Ready to start building with Cloudinary? Sign up for an account today (it’s free!).
- Live demo: https://tanstack-start-community-photo-wall.vercel.app/
- Source code: https://github.com/musebe/tanstack-start-community-photo-wall
How can I build a community photo app without a database?
You can use Cloudinary’s context fields to store custom metadata directly on each image asset. By saving key-value pairs like titles, IDs, and moderation statuses during the upload phase, you can query and update your gallery’s data directly through the Cloudinary Admin API.What is the benefit of applying transformations at the upload stage?

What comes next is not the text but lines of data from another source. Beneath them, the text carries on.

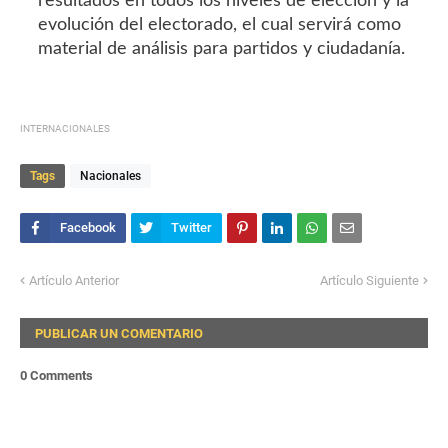
resultados en todos los niveles de elección y la
evolución del electorado, el cual servirá como
material de análisis para partidos y ciudadanía.
INTERNACIONALES
Tags
Nacionales
Artículo Anterior
Artículo Siguiente
PUBLICAR UN COMENTARIO
0 Comments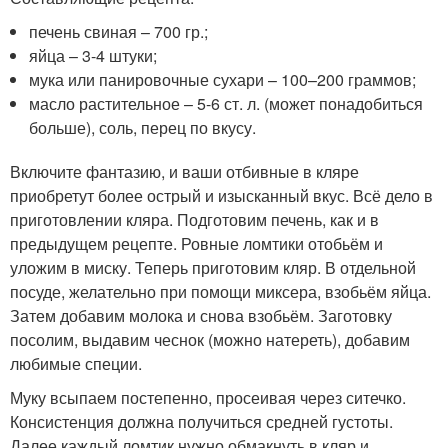
печень свиная – 700 гр.;
яйца – 3-4 штуки;
мука или панировочные сухари – 100–200 граммов;
масло растительное – 5-6 ст. л. (может понадобиться
больше), соль, перец по вкусу.
Включите фантазию, и ваши отбивные в кляре
приобретут более острый и изысканный вкус. Всё дело в
приготовлении кляра. Подготовим печень, как и в
предыдущем рецепте. Ровные ломтики отобьём и
уложим в миску. Теперь приготовим кляр. В отдельной
посуде, желательно при помощи миксера, взобьём яйца.
Затем добавим молока и снова взобьём. Заготовку
посолим, выдавим чеснок (можно натереть), добавим
любимые специи.
Муку всыпаем постепенно, просеивая через ситечко.
Консистенция должна получиться средней густоты.
Далее каждый ломтик нужно обмакнуть в кляр и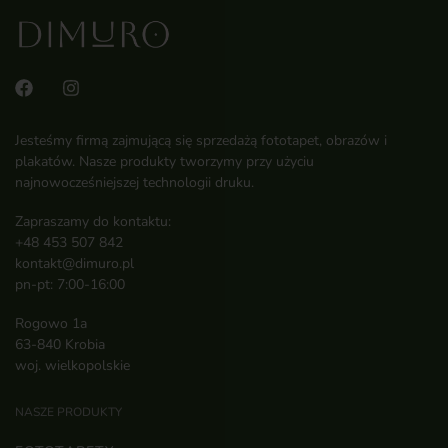
Jesteśmy firmą zajmującą się sprzedażą fototapet, obrazów i
plakatów. Nasze produkty tworzymy przy użyciu
najnowocześniejszej technologii druku.
Zapraszamy do kontaktu:
+48 453 507 842
kontakt@dimuro.pl
pn-pt: 7:00-16:00
Rogowo 1a
63-840 Krobia
woj. wielkopolskie
NASZE PRODUKTY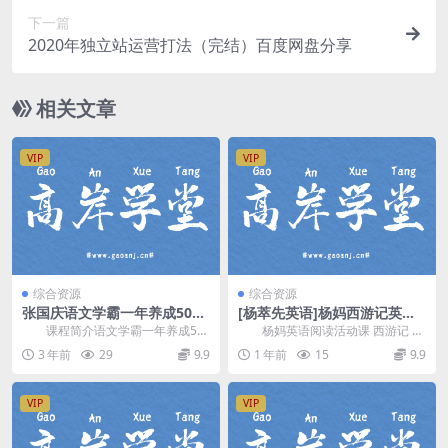
下一篇
2020年独立站运营打法（完结）百度网盘分享
相关文章
VIP
VIP
综合资源
综合资源
张国庆语文学霸一年养成50讲
[杨萃先英语]杨妈西游记英文
(1-4年级)百度网盘云
漫画版阅读课 百度网盘分享
课程简介语文学霸一年养成50
杨妈英语阅读活动课 西游记 英
讲视频课程，由 张国庆 讲课，以统
语课堂,演绎神话经典，适用范围：
3 年前
29
9.9
1 年前
15
9.9
编版历史课本为...
全年龄段。海量...
VIP
VIP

Applying incoming transformations during upload ensures that images are processed before they are saved to your storage. This is a one-time operation that optimizes quality, applies watermarks, and crops photos permanently, which eliminates ongoing computing costs during delivery.How does WebPurify AI moderation work with Cloudinary?
WebPurify is an integrated add-on that automatically scans images for inappropriate content as they are uploaded. The resulting approval status is saved in the asset’s metadata, allowing your app to display approved images immediately while keeping flagged photos in a moderation queue.Why should I upload large files using a chunked approach?

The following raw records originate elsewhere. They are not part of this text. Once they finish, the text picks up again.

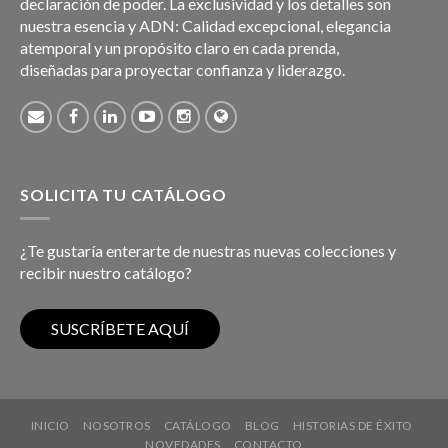
declaración de poder. La exclusividad y los detalles son
nuestra esencia y ADN: Calidad excepcional, elegancia
atemporal y un propósito claro en cada prenda,
diseñadas para proyectar confianza y liderazgo.
SOLICITA TU CATÁLOGO
¿Te gustaría enterarte de nuestras nuevas colecciones y
recibir nuestro catálogo?
INICIO
NOSOTROS
CATÁLOGO
BLOG
HISTORIAS DE ÉXITO
NOVEDADES
CONTACTO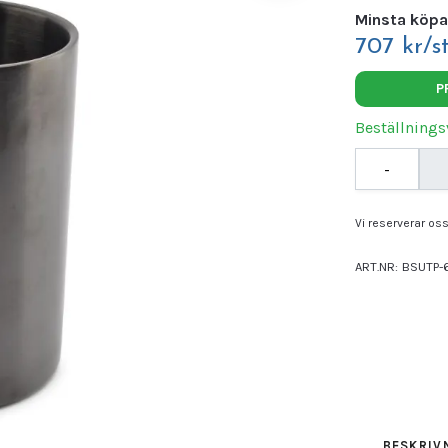
Minsta köpa
707 kr/s
P
Beställnings
-
Vi reserverar oss 
ART.NR:
BSUTP-
Leverantör:
UTO
BESKRIV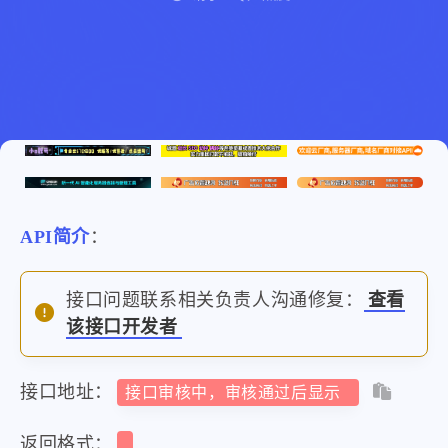
API简介
：
接口问题联系相关负责人沟通修复：
查看
该接口开发者
接口地址：
接口审核中，审核通过后显示
返回格式：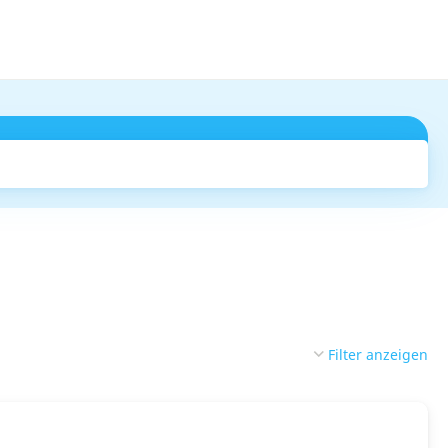
Suchen
Filter anzeigen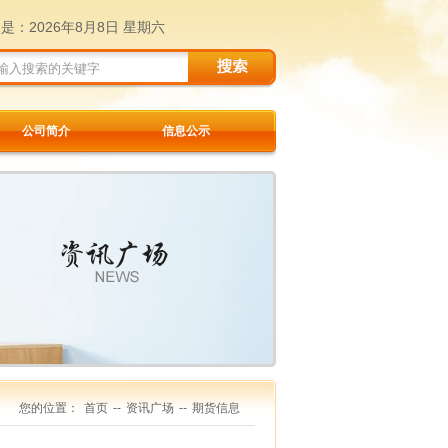
天是：
2026年8月8日 星期六
公司简介
信息公示
您的位置：
首页
--
资讯广场
--
期货信息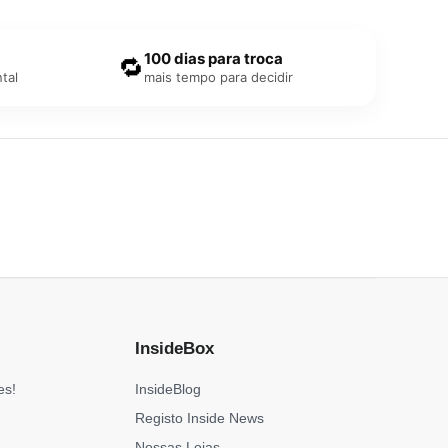
100 dias para troca
🔁
tal
mais tempo para decidir
InsideBox
es!
InsideBlog
Registo Inside News
Nossas Lojas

Splitting large files into smaller chunks on the client side prevents browser timeouts and memory spikes during the upload process. The chunks are sent sequentially to your server and assembled into a complete file buffer before upload, providing a reliable progress indicator.How is the ambient glow background effect achieved efficiently?
Instead of performing heavy CSS blur operations in the user’s browser, you can request a tiny, pre-blurred, and saturated image directly from Cloudinary using a custom delivery URL. The browser stretches this tiny background image behind the sharp photo, saving device memory and CPU.